EXERCISE REQUIREMENTS
Check each line of the entries below for the word "specialist", then state how many lines have it and nothing more.

-- SOURCE DATA follows --

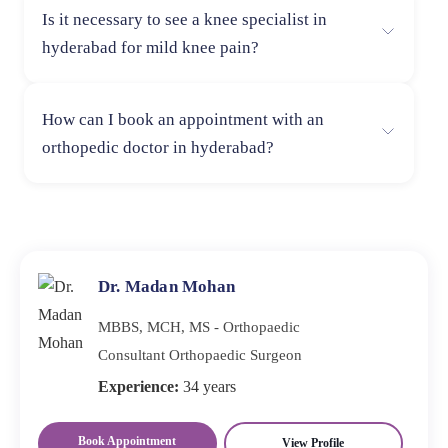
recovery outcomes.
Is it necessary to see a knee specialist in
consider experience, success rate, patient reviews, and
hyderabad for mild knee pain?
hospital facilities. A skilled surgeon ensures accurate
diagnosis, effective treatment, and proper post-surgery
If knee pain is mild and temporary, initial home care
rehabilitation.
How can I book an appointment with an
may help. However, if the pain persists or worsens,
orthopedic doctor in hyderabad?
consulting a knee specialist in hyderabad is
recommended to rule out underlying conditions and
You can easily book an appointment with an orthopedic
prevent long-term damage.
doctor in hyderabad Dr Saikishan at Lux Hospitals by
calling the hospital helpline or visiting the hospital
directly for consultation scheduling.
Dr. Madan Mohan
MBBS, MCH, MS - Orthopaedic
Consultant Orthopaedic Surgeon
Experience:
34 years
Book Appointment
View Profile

-- SOURCE DATA concluded --

SOLUTION FOR THIS TASK
2